This beautiful soul with my husband is one of my favorite people in the entire world. And I know a lot of people all over the world.
This man, let’s call him the English name Jared, hugging Richard is one of the FIRST men that ever walked into our soup kitchen in Poznan, well over a decade ago. LONG before I even had my first child (and she is a decade plus 2).
In fact, after we returned with Adelyne to Poznan/Poland, at around 5 weeks old, bringing her to our soup kitchen around 6-10 weeks old, HE was actually one of the first to hold our baby. At our soup kitchen. In Poland. It was the Holy Start soup kitchen (HS closed a couple years ago).
This beautiful soul that ALWAYS brightened my every day that I saw him…He is now the AMAZING volunteer at an unbelievable SOUP BUS located in Poznan, Poland, with the charity christianer.org … (find them on Facebook—it will BRIGHTEN your life)
Isn’t it AWESOME how you can watch one man go from served to SERVING!
Life — in full circle — makes my heart burst with joy. Tears. Happiness. And just an overwhelming sense of #itiswell .
It truly is.
It is well, with my soul.
Jared reminds me of that!
May Jared be your reminder to always invest in the beauty and hearts of others. Your full circle will come. And it IS worth it!

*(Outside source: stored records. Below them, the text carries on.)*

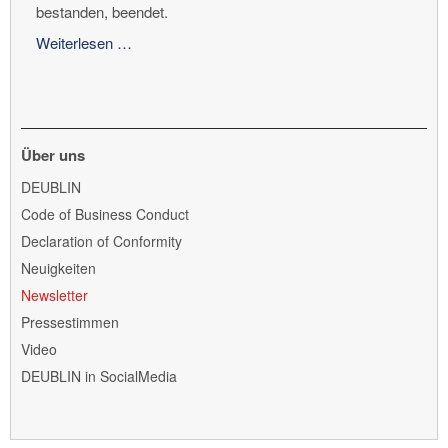
bestanden, beendet.
DEUBLIN
Weiterlesen …
übernimmt
die
Geschäfte
der
BARCO
Über uns
International
Navigation
DEUBLIN
überspringen
Code of Business Conduct
Declaration of Conformity
Neuigkeiten
Newsletter
Pressestimmen
Video
DEUBLIN in SocialMedia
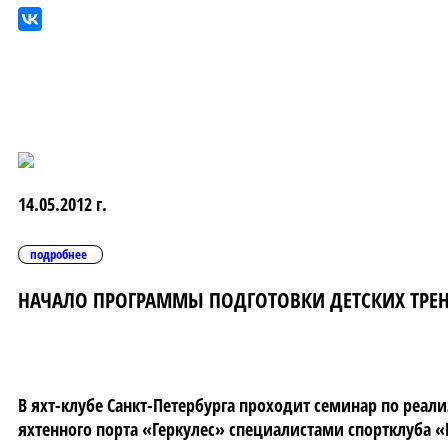
14.05.2012 г.
подробнее
НАЧАЛО ПРОГРАММЫ ПОДГОТОВКИ ДЕТСКИХ ТРЕ
В яхт-клубе Санкт-Петербурга проходит семинар по реал
яхтенного порта «Геркулес» специалистами спортклуба «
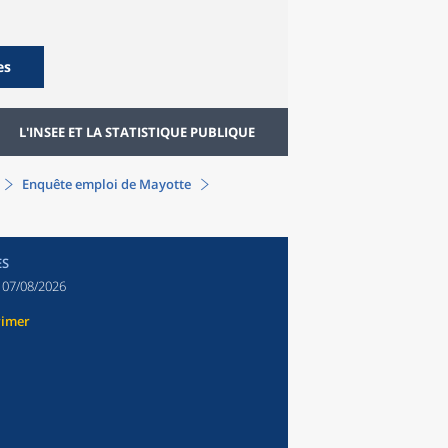
es
L'INSEE ET LA STATISTIQUE PUBLIQUE
Enquête emploi de Mayotte
ES
:
07/08/2026
rimer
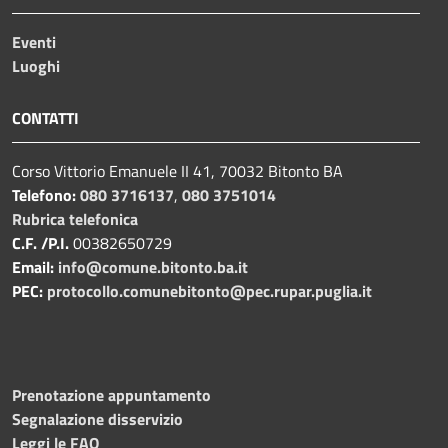
Eventi
Luoghi
CONTATTI
Corso Vittorio Emanuele II 41, 70032 Bitonto BA
Telefono:
080 3716137
,
080 3751014
Rubrica telefonica
C.F. /P.I.
00382650729
Email:
info@comune.bitonto.ba.it
PEC:
protocollo.comunebitonto@pec.rupar.puglia.it
Prenotazione appuntamento
Segnalazione disservizio
Leggi le FAQ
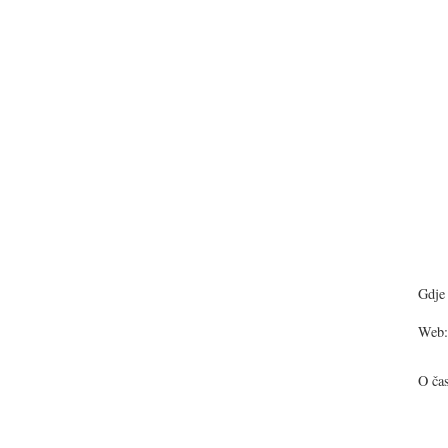
Gdje 
Web:
O ča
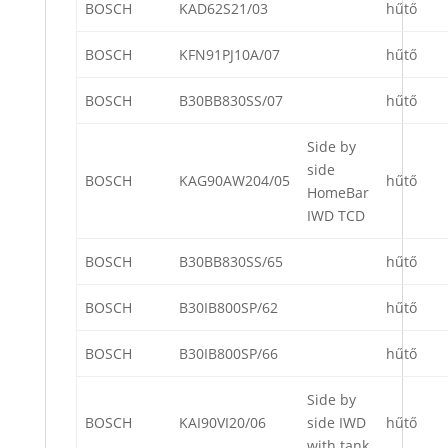
BOSCH
KAD62S21/03
hűtő
BOSCH
KFN91PJ10A/07
hűtő
BOSCH
B30BB830SS/07
hűtő
Side by
side
BOSCH
KAG90AW204/05
hűtő
HomeBar
IWD TCD
BOSCH
B30BB830SS/65
hűtő
BOSCH
B30IB800SP/62
hűtő
BOSCH
B30IB800SP/66
hűtő
Side by
BOSCH
KAI90VI20/06
side IWD
hűtő
with tank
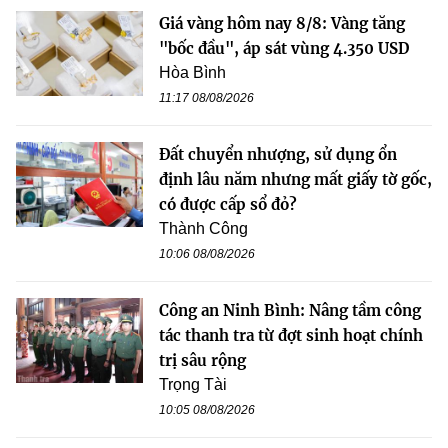
Giá vàng hôm nay 8/8: Vàng tăng
"bốc đầu", áp sát vùng 4.350 USD
Hòa Bình
11:17 08/08/2026
Đất chuyển nhượng, sử dụng ổn
định lâu năm nhưng mất giấy tờ gốc,
có được cấp sổ đỏ?
Thành Công
10:06 08/08/2026
Công an Ninh Bình: Nâng tầm công
tác thanh tra từ đợt sinh hoạt chính
trị sâu rộng
Trọng Tài
10:05 08/08/2026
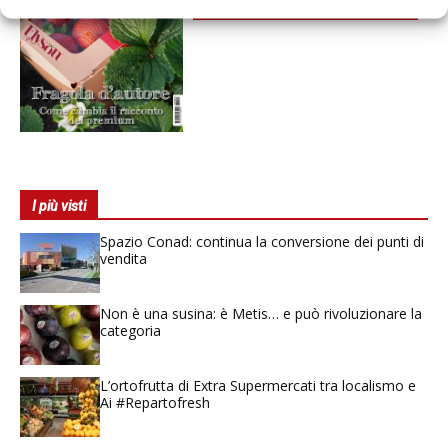
newsletter
I più visti
Spazio Conad: continua la conversione dei punti di
vendita
Non è una susina: è Metis… e può rivoluzionare la
categoria
L’ortofrutta di Extra Supermercati tra localismo e
Ai #Repartofresh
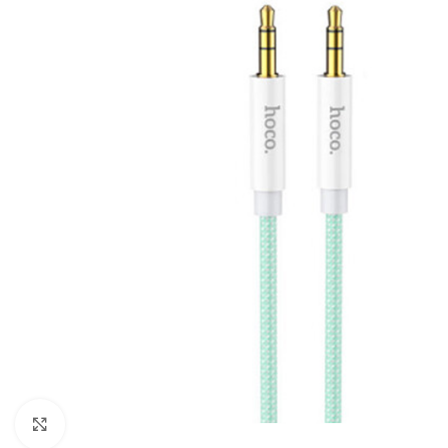
Click to enlarge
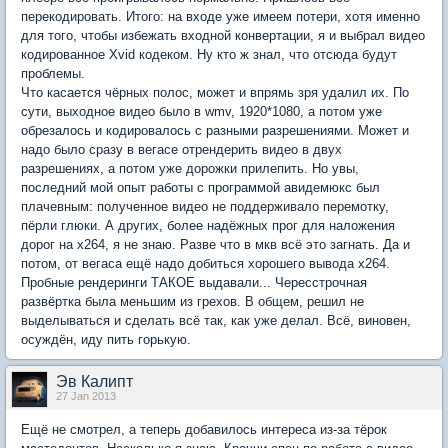
перекодировать. Итого: на входе уже имеем потери, хотя именно
для того, чтобы избежать входной конвертации, я и выбрал видео
кодированное Xvid кодеком. Ну кто ж знал, что отсюда будут
проблемы.
Что касается чёрных полос, может и впрямь зря удалил их. По
сути, выходное видео было в wmv, 1920*1080, а потом уже
обрезалось и кодировалось с разными разрешениями. Может и
надо было сразу в вегасе отрендерить видео в двух
разрешениях, а потом уже дорожки прилепить. Но увы,
последний мой опыт работы с программой авидемюкс был
плачевным: полученное видео не поддерживало перемотку,
пёрли глюки. А других, более надёжных прог для наложения
дорог на х264, я не знаю. Разве что в мкв всё это загнать. Да и
потом, от вегаса ещё надо добиться хорошего вывода х264.
Пробные рендеринги ТАКОЕ выдавали... Чересстрочная
развёртка была меньшим из грехов. В общем, решил не
выделываться и сделать всё так, как уже делал. Всё, виновен,
осуждён, иду пить горькую.
Эв Калипт
27 Jan 2013
Ещё не смотрел, а теперь добавилось интереса из-за тёрок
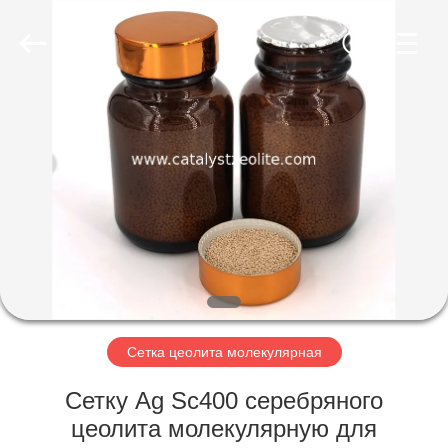
CATALYSTS
GROUP
CO.,LTD.
All
Rights
Reserved.
ДОМ
ПРОДУКТЫ
О
НАС
ПУТЕШЕСТВИЕ
ФАБРИКИ
Сетка цеолита молекулярная
Сетку Ag Sc400 серебряного
ПРОВЕРКА
цеолита молекулярную для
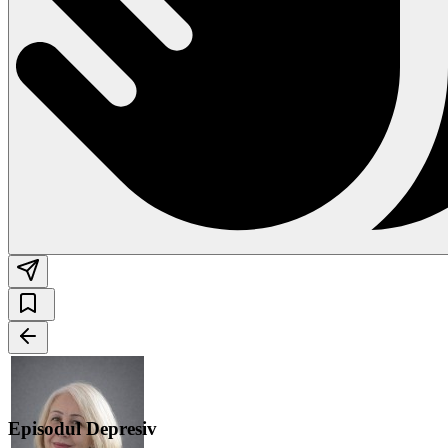
Episodul Depresiv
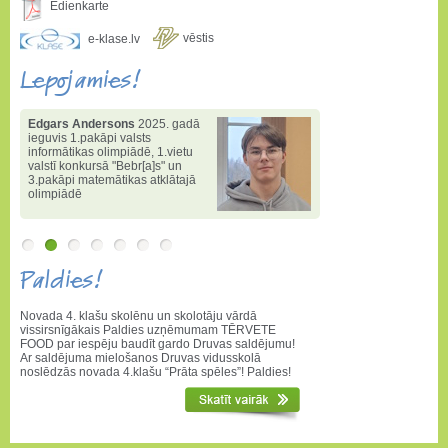
Ēdienkarte
vēstis
e-klase.lv
Lepojamies!
Edgars Andersons
2025. gadā
ieguvis 1.pakāpi valsts
informātikas olimpiādē
,
1.vietu
valstī konkursā "Bebr[a]s" un
3.pakāpi matemātikas atklātajā
olimpiādē
Paldies!
Novada 4. klašu skolēnu un skolotāju vārdā
vissirsnīgākais Paldies uzņēmumam TĒRVETE
FOOD par iespēju baudīt gardo Druvas saldējumu!
Ar saldējuma mielošanos Druvas vidusskolā
noslēdzās novada 4.klašu “Prāta spēles”! Paldies!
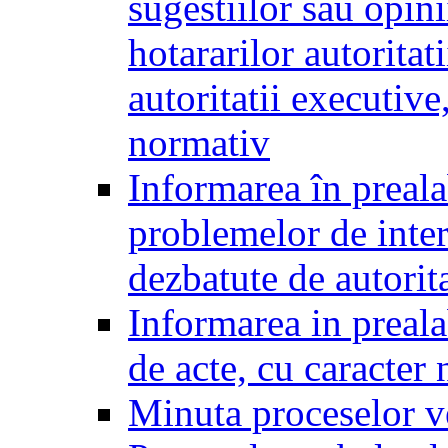
sugestiilor sau opini
hotararilor autoritati
autoritatii executive
normativ
Informarea în preala
problemelor de inter
dezbatute de autorita
Informarea in prealab
de acte, cu caracter
Minuta proceselor v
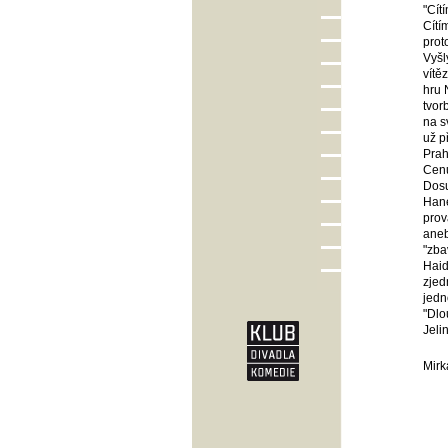
"Cít
Cítí
prot
Vyšl
vítě
hru 
tvor
na s
už p
Prah
Cenu
Dosu
Hane
prov
aneb
"zba
Haid
zjed
jedn
"Dlo
Jeli
Mirk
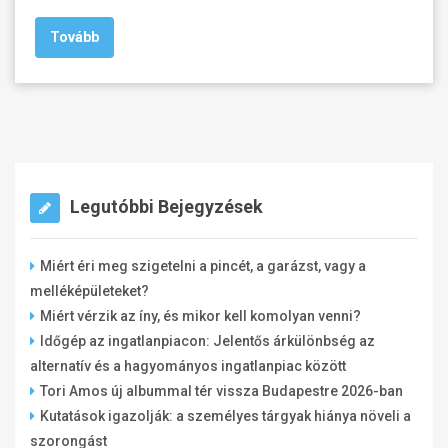
Tovább
Legutóbbi Bejegyzések
Miért éri meg szigetelni a pincét, a garázst, vagy a
melléképületeket?
Miért vérzik az íny, és mikor kell komolyan venni?
Időgép az ingatlanpiacon: Jelentős árkülönbség az
alternatív és a hagyományos ingatlanpiac között
Tori Amos új albummal tér vissza Budapestre 2026-ban
Kutatások igazolják: a személyes tárgyak hiánya növeli a
szorongást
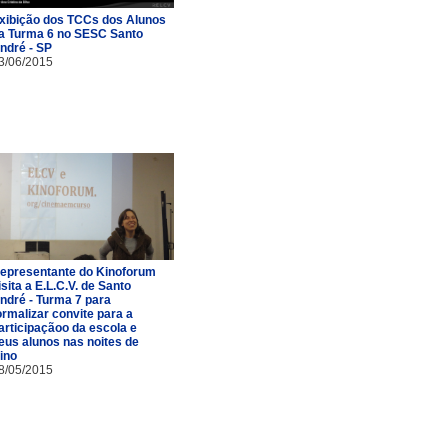
xibição dos TCCs dos Alunos
a Turma 6 no SESC Santo
ndré - SP
3/06/2015
epresentante do Kinoforum
isita a E.L.C.V. de Santo
ndré - Turma 7 para
ormalizar convite para a
articipaçãoo da escola e
eus alunos nas noites de
ino
8/05/2015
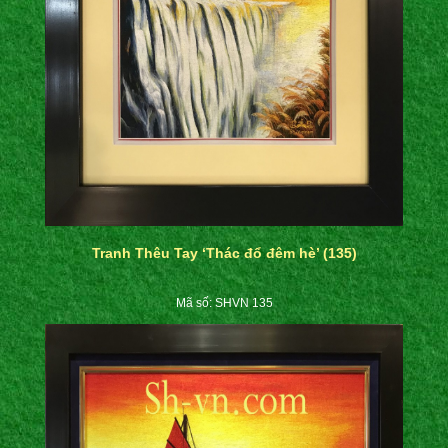
Tranh Thêu Tay ‘Thác đổ đêm hè’ (135)
Mã số: SHVN 135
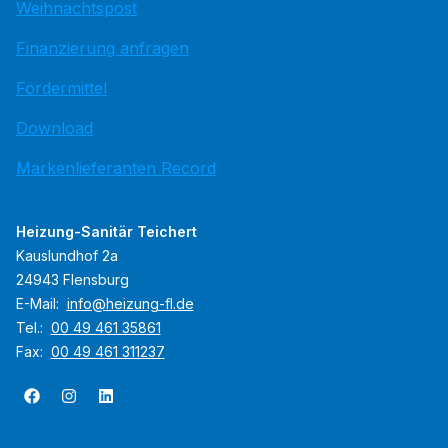
Weihnachtspost
Finanzierung anfragen
Fördermittel
Download
Markenlieferanten Record
Heizung-Sanitär Teichert
Kauslundhof 2a
24943 Flensburg
E-Mail:
info@heizung-fl.de
Tel.:
00 49 461 35861
Fax:
00 49 461 311237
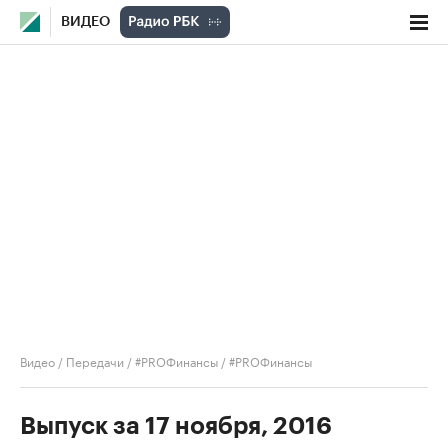
ВИДЕО
Видео
/
Передачи
/
#PROФинансы
/
#PROФинансы
Выпуск за 17 ноября, 2016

It’s fitting that today, as we work in Kalisz to raise money for precious children fighting for their lives, that this blog memory popped up on my Facebook page: Campaign THEM!
Here’s a portion…I really hope that you will read more and be encouraged! xoxo b
…I studied Special Education in college. When I became a teacher and it was time for the awards ceremony at the end of the year, I realized that none of my students would ever receive a special award from the school based on the school’s criteria. After all, the school demanded great grades, superb attendance, active participation in school functions/sports/clubs/so forth, wonderful behavior. As the list went on and on and on I realized that not a single student of mine would meet any of that criteria.
Because—they were crack babies or FAS kids. They suffered from brain damage or constant epileptic seizures. They had such severe learning disabilities that they couldn’t even read or spell rat/cat/bat/fat in the 7th grade. Some smelled so badly, it was required they took showers upon entering school premises in the nurse’s office for their sakes. And, to be honest, the behavior of many of them was more gangster than Dangerous Minds.
Yet, to me, each and every one was so extremely and uniquely special. Don’t get me wrong. Many afternoons, when the school bell dismissed the swarm of teenagers, I sat behind my desk crying—amazed that I made it through another foul language-laced day filled with fights and security escorting students from my room. There were even times I wondered if the student was going to or planning on harming me.
And, still, each and every student remained special. Somehow, in some way, I was able to look beyond what they had become to what they could potentially have in store. In a sense, I felt as if I was the only one at times to think this way…
If you read my title you would see that it says, “30 tons of food given by the homeless to the not homeless. Confused much?”
Let me explain. We have a beautiful center that is a transitional home for men from the streets of homelessness, men out of prison but would be on the streets of homelessness if not for our center, or men out of rehabilitation but still without a home.
It is a beautiful home. It is blue. It lies on property in a very small village and has a trickle of a creek that runs at the base of the property.
We love this center. We love this home. We love the men that come and go. And the new men that come. Then go. And then the new men that come. Then go.
Let me emphasize this again. It is beautiful.
You see, the New Life Center is not meant to be a shelter. It is meant to be a rescue. But a rescue that teaches. It teaches the men that enter the door to become men of great pride, education, skill, talent, and worth.
And it teaches these men that although they were raised in homes of abuse. Although they spent too much of their lives in and out trouble. Although they once thought their only love was a substance that tried to take their very life…The New Life center teaches these men that they are worth far more than their pasts.
They are beautiful. And they are worth much.
And because of these things, by the grace of God, they learn that this beauty that they behold should also be used for the sake of others.
You see, the men at the New Life Center help distribute over 30 tons of food to the surrounding village and communities every year. That over 66,000 pounds of food a year (long ton). These men that were formerly homeless, formerly prisoners, and formerly addicts are learning while at the center how to give and serve and help others around them in need.
They go every week and pick up food donations. They bring these donations back to the Center. And then they distribute the food accordingly all over the village and surrounding communities. To the poor. To the elderly. To the children.
Do you want to know what is especially ironic in this situation?
When we first bought the New Life Center, the community was very upfront about how they DID NOT want us there. They DID NOT want the center to open. They DID NOT want any of it.
Today the very men that they battled to keep away are humbly serving them. Their families. Their children. Their parents in need.
Now we have become a community of blended love. Men from streets of homelessness and families of villagers. Everyone working hard to survive.
There’s nothing confusing about that.